The cartel demonstrated its firepower in May 2015, when it responded to a security operation with simultaneous roadblocks in several municipalities and shot down a military helicopter. Three soldiers died in the clashes.

The following year, the group was identified as responsible for the audacious kidnapping of one of Guzmán’s children, in a popular restaurant in Puerto Vallarta. He was released a week later.

Shortly thereafter, the DEA placed “El Mencho” on its most wanted list.

He was the leader of the assassins but he needed to marry Rosalinda to move up in the cartel: who was "El Mencho"
(DEA)

International Drug Network

The CJNG is heavily involved in the production and trafficking of methamphetamine and fentanyl, with links to suppliers of precursor chemicals in China, and controls several seaports for importing these chemicals, according to US authorities.

The cartel is “one of the leading suppliers of illicit fentanyl” to the United States, raking in “billions of dollars in profits,” as well as being one of the largest suppliers of cocaine, according to the DEA.

He was the leader of the assassins but he needed to marry Rosalinda to move up in the cartel: who was "El Mencho"

Members of the National Guard and Mexican police provide security at the headquarters of the General Inspectorate of the Republic, in Mexico City, where the investigation into the death of drug trafficker “El Mencho” is underway. (picture alliance/dpa/Getty Images)

The group has contacts in more than 40 countries, including the Americas, as well as Australia, China and Southeast Asia, according to the US State Department.

Mexico was under pressure from US President Donald Trump to do more to limit the flow of drugs into the United States.

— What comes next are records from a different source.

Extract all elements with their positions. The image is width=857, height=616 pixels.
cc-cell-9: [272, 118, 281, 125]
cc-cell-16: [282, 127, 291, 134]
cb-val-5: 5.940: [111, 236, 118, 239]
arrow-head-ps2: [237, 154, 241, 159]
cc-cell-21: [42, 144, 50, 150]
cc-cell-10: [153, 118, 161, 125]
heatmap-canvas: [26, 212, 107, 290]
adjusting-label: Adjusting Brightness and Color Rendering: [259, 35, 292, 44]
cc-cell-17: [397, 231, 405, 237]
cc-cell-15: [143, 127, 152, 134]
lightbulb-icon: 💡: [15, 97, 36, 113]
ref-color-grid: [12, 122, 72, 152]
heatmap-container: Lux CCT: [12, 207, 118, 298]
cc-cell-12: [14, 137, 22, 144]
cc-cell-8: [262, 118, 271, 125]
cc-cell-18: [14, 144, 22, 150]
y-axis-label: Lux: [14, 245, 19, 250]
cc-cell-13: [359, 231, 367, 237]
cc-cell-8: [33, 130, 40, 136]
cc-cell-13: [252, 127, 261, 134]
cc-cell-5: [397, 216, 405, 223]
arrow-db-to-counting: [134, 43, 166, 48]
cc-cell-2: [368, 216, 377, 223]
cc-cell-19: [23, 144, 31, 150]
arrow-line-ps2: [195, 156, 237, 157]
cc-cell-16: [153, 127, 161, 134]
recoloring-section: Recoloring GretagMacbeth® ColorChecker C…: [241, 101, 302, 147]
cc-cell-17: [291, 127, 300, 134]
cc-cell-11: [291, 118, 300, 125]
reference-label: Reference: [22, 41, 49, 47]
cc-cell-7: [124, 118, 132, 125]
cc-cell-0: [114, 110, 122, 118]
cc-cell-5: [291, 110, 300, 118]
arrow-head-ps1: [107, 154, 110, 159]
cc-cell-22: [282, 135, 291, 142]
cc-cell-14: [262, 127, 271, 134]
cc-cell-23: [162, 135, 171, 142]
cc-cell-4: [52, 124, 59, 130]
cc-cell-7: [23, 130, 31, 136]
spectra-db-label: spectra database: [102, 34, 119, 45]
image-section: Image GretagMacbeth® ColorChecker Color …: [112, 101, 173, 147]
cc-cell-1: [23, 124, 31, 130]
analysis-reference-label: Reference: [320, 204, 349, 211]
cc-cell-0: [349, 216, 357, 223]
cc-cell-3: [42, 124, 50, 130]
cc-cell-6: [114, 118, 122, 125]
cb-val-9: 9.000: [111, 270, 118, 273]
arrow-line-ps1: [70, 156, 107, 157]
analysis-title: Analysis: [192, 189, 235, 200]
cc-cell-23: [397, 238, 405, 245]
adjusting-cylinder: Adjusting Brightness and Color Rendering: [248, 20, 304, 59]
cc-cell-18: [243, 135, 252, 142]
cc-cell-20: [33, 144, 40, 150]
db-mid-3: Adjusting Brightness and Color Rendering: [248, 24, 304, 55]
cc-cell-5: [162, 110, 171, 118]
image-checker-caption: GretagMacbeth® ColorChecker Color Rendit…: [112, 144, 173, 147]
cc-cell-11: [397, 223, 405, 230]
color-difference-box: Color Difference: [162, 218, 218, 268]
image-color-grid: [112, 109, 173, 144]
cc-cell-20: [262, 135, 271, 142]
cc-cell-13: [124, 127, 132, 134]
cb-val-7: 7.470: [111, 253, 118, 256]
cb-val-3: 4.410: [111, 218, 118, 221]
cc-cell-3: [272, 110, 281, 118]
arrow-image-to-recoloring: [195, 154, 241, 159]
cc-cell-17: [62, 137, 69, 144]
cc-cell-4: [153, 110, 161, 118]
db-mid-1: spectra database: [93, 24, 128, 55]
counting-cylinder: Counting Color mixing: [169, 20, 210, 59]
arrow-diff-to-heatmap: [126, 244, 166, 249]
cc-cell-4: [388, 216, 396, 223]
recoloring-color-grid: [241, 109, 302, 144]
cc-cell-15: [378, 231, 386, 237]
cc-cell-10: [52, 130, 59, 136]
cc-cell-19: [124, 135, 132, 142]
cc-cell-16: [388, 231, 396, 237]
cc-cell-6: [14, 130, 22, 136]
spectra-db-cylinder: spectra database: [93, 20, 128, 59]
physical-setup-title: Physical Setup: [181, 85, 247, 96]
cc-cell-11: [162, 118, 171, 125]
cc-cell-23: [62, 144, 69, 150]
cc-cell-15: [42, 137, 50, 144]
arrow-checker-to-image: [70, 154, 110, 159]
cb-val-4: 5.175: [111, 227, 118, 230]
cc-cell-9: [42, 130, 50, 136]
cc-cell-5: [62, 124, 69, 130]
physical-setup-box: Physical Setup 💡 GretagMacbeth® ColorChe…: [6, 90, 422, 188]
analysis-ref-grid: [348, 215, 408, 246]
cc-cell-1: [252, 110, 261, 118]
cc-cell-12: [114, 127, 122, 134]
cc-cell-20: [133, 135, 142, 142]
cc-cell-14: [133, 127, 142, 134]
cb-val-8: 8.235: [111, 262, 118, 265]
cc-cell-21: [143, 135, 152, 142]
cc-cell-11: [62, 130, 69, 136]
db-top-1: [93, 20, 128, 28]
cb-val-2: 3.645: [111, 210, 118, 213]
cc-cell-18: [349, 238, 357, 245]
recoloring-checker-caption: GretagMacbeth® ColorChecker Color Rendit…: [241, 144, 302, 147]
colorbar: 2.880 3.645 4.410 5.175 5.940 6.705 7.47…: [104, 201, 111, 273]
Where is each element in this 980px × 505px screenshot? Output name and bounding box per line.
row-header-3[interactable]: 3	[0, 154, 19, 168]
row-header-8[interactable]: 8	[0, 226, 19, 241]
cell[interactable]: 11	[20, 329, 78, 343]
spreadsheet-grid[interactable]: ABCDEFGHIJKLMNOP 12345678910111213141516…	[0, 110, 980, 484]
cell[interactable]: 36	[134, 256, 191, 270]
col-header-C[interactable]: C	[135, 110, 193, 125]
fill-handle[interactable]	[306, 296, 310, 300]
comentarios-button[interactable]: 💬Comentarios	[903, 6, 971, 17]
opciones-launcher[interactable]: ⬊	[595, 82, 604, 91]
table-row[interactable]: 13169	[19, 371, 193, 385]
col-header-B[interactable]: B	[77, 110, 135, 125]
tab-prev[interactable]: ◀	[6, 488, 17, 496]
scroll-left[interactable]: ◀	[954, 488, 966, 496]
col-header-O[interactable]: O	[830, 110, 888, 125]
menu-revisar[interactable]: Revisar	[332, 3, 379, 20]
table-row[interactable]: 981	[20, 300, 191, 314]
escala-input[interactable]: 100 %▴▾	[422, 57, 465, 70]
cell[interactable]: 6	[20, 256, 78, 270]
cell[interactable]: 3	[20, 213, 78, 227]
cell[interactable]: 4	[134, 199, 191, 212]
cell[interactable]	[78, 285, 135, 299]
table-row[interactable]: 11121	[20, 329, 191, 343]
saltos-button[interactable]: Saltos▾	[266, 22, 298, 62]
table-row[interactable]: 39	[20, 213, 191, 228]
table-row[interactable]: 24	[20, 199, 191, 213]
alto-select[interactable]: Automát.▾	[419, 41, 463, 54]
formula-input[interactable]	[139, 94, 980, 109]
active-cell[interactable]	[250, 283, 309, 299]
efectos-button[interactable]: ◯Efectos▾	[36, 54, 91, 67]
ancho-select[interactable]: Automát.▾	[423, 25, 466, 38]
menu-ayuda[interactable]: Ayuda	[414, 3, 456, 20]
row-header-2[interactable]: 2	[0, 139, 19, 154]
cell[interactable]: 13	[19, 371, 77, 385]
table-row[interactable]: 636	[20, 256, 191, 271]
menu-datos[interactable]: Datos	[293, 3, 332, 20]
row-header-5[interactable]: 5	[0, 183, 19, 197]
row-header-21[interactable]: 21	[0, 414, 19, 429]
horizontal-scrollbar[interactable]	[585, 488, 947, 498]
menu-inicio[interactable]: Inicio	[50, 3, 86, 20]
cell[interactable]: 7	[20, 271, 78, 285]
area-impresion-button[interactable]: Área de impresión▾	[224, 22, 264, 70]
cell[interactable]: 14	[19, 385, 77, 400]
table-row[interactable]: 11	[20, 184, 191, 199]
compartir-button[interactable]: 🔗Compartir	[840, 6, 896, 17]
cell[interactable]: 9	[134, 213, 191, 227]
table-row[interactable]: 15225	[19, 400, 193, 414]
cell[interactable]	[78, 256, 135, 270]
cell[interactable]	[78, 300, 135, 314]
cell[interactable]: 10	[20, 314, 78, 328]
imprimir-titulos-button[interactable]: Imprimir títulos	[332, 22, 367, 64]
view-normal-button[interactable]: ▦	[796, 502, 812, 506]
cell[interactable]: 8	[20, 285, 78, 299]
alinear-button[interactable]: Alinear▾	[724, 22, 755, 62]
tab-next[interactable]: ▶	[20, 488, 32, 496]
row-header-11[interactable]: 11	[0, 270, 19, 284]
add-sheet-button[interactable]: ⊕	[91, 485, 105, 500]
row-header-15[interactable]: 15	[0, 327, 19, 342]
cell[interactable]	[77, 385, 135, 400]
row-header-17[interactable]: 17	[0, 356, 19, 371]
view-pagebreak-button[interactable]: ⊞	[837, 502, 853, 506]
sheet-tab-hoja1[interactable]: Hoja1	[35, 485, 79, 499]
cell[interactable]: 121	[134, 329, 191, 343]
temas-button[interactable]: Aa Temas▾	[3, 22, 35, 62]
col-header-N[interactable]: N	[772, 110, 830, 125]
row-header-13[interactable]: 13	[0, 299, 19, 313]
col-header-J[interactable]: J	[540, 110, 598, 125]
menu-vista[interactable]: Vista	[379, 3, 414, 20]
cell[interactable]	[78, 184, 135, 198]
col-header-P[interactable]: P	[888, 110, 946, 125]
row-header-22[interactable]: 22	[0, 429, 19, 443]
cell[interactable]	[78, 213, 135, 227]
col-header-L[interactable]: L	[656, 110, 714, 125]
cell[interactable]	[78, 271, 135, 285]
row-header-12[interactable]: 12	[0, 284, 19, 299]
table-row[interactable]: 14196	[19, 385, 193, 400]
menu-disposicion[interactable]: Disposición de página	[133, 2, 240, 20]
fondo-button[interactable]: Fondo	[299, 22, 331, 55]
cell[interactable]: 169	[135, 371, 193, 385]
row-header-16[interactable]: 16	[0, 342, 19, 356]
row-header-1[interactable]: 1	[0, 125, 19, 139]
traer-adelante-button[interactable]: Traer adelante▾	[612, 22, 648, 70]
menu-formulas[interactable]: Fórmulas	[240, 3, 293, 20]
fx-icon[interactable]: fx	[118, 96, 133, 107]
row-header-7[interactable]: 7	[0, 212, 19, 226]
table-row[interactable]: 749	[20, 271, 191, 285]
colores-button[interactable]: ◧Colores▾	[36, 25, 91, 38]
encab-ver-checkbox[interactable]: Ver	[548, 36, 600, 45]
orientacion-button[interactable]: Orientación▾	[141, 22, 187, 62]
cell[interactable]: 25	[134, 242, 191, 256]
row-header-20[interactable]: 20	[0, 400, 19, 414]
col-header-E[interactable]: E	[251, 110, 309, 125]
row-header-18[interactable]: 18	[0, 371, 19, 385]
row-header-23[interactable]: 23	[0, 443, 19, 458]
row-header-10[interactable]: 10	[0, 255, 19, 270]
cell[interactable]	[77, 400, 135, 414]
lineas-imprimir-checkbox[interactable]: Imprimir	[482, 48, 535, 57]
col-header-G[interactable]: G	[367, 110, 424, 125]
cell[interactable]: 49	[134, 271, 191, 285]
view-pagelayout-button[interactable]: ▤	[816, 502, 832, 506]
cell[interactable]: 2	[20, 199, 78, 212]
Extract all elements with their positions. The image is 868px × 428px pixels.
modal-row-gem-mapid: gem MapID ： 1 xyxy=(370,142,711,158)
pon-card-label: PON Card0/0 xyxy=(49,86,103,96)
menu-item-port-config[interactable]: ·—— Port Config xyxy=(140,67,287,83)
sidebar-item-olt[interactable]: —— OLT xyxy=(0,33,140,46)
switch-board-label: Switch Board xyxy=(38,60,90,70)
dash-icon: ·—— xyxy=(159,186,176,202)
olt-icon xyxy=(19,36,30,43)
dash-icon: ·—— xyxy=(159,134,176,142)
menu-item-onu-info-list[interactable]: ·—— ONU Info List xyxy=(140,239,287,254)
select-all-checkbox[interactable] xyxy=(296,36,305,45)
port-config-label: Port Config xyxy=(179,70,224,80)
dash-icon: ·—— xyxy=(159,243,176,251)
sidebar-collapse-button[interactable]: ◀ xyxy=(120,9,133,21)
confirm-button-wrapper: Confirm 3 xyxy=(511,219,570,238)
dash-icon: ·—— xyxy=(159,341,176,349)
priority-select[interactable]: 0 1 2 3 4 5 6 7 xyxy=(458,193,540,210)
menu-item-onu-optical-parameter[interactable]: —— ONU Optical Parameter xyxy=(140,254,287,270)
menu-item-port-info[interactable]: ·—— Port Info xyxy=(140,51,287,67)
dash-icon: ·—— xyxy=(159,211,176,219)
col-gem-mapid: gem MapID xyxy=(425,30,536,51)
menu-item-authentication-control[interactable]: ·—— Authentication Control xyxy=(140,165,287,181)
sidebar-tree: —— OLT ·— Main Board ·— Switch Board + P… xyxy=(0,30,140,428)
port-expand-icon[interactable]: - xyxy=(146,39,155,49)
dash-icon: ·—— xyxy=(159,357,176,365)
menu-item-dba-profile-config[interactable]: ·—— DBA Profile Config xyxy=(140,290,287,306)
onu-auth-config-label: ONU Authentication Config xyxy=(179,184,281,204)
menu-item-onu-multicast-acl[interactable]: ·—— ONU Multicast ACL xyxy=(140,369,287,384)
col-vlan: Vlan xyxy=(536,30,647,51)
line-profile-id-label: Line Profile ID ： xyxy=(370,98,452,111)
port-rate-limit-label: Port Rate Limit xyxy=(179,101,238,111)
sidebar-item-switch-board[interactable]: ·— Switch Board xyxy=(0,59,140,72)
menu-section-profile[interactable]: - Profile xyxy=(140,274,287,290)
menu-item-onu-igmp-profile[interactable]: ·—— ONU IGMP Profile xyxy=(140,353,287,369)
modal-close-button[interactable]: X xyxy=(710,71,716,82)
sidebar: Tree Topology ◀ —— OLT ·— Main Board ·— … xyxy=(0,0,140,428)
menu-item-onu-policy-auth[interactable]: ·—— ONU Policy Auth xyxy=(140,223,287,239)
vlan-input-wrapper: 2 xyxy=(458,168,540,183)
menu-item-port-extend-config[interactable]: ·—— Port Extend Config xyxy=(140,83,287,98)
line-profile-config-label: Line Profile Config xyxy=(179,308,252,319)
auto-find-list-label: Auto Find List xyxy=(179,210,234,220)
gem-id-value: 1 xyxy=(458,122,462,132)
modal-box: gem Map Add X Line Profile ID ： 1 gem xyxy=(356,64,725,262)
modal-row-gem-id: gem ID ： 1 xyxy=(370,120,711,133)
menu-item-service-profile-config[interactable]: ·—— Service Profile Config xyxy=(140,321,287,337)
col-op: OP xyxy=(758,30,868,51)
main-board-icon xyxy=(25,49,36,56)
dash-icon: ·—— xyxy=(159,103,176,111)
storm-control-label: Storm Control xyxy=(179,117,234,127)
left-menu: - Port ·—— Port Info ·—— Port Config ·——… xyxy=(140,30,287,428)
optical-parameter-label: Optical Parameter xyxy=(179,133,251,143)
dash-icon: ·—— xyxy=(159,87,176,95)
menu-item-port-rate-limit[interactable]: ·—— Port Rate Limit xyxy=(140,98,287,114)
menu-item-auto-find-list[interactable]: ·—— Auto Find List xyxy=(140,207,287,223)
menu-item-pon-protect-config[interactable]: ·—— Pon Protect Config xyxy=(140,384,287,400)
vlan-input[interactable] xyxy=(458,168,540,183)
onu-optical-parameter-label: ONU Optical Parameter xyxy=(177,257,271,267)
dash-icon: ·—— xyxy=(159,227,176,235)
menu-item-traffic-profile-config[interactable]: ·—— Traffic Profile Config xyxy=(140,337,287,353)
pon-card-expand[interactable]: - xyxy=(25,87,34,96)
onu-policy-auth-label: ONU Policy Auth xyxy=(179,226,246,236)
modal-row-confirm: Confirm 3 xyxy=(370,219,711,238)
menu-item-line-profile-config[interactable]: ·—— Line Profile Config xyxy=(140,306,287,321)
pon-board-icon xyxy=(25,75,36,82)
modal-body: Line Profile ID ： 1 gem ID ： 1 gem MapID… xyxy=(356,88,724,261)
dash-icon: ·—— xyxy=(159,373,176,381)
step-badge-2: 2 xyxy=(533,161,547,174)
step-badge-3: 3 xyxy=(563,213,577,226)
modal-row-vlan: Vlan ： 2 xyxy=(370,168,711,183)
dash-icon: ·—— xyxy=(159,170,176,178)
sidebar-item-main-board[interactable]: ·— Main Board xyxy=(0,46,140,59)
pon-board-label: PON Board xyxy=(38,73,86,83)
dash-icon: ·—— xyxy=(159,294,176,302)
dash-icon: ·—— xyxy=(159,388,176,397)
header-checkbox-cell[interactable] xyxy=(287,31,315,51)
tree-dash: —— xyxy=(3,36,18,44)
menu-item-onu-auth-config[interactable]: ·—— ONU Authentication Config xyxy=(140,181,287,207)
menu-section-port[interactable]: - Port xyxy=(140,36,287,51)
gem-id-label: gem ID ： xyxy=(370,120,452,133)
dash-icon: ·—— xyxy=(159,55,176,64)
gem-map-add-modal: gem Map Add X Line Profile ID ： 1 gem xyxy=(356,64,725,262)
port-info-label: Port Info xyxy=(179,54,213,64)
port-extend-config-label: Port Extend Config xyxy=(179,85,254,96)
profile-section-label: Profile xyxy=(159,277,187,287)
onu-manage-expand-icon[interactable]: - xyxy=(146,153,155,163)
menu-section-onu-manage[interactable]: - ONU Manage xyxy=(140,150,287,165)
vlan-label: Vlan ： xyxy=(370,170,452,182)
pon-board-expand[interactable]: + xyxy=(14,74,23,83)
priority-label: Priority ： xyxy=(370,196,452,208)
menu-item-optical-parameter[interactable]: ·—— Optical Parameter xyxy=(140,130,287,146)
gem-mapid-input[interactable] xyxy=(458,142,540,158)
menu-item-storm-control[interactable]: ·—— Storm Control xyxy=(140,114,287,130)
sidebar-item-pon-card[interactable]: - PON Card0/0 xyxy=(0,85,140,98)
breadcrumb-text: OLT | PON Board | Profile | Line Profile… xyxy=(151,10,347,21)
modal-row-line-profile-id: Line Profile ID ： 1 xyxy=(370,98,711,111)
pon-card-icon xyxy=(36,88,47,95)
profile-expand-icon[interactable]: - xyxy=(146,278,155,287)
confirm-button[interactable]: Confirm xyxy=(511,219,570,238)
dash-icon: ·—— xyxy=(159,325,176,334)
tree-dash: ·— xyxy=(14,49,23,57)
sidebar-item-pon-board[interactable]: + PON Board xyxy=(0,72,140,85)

The US classified the CJNG as a terrorist organization in February 2025, and Oseguera has previously been charged several times in the United States, including in 2022, when he was formally charged with conspiracy to manufacture and distribute methamphetamine, cocaine and fentanyl intended for importation into the US.

The death of “El Mencho”, on Sunday, caused instability in the country. But this does not necessarily mean that the CJNG’s multimillion-dollar drug trade will come to a standstill.

According to the DEA, the group is structured as a franchise model and, according to Eduardo Guerrero, director of the Mexican consultancy group Lantia Intelligence, it is made up of around 90 organizations.

“This fragmentation means that a more complex and sophisticated strategy will be needed to weaken and dismantle them,” Guerrero told CNN earlier this year.

The Mexican Armed Forces and police, with the support of information and equipment from the United States, have already tried to neutralize major drug trafficking leaders in the past. But others emerged to take their place, and tons of drugs continued to cross the North American border.